Rotura do tendão distal do bicípite

O que é?

O músculo bicípite está localizado anteriormente no braço e está fixado no ombro e cotovelo por tendões – bandas fibrosas fortes que ligam músculos aos ossos.

As roturas do tendão do bicípite no cotovelo são incomuns e são causadas mais frequentemente por um traumatismo súbito, de extensão forçada contra resistência principalmente aquando de levantamento de um peso. As roturas podem envolver apenas parte do tendão (roturas parciais) ou todo ele (roturas totais); geralmente as roturas são totais e originam fraqueza importante do braço, essencialmente da supinação do antebraço, isto é, passagem para cima da palma da mão inicialmente virada para baixo.
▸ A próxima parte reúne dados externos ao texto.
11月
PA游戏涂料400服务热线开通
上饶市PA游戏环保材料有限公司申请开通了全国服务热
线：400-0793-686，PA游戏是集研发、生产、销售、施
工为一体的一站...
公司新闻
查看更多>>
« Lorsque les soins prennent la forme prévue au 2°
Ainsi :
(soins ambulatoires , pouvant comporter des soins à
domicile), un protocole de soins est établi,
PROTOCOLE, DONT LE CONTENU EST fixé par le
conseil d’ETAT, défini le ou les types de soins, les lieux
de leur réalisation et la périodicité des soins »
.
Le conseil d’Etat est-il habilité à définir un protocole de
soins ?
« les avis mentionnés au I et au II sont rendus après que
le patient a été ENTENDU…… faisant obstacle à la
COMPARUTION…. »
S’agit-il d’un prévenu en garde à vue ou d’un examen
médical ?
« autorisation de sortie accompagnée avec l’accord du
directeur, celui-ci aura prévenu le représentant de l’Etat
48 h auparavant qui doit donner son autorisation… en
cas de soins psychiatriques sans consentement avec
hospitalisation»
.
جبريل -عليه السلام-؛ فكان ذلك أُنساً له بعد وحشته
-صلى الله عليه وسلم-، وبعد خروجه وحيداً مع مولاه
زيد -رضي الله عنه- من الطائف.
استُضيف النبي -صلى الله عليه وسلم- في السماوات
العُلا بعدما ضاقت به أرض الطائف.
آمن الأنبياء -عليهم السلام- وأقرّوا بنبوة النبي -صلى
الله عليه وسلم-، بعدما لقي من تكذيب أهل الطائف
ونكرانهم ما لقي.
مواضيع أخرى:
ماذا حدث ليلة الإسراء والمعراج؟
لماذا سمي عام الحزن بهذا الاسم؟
Ocorre geralmente em homens de 30 ou mais anos e quer o tabagismo quer a medicação corticoesteróide são fatores de risco para a condição.

 

Quais os sintomas associados?

Geralmente o doente sente um “estalo” no cotovelo, aquando da rotura do tendão. A dor é intensa inicialmente, mas resolve em uma ou duas semanas. Outros sintomas incluem edema do cotovelo, equimose visível do cotovelo e antebraço, fraqueza na flexão do cotovelo e na torção do antebraço (supinação), tumefação na porção mais proximal do antebraço e uma lacuna na face anterior do cotovelo causada pela ausência de tendão

 

Em que se baseia o diagnóstico?

O diagnóstico baseia-se fundamentalmente nos dados fornecidos pelo doente e no exame físico desempenhado pelo médico. Podem ser realizadas radiografias do cotovelo para excluir outras causas de dor, mas é a ecografia que melhor ajuda a estabelecer o diagnóstico, para além da ressonância magnética que é geralmente desnecessária.

 

Em que consiste o tratamento

Uma vez roto, o tendão não vai reinserir-se no osso ou cicatrizar espontaneamente. Para recuperar a força para níveis normais, a cirurgia é geralmente recomendada. Nos doentes com baixa exigência funcional, o tratamento não cirúrgico pode ser uma opção razoável.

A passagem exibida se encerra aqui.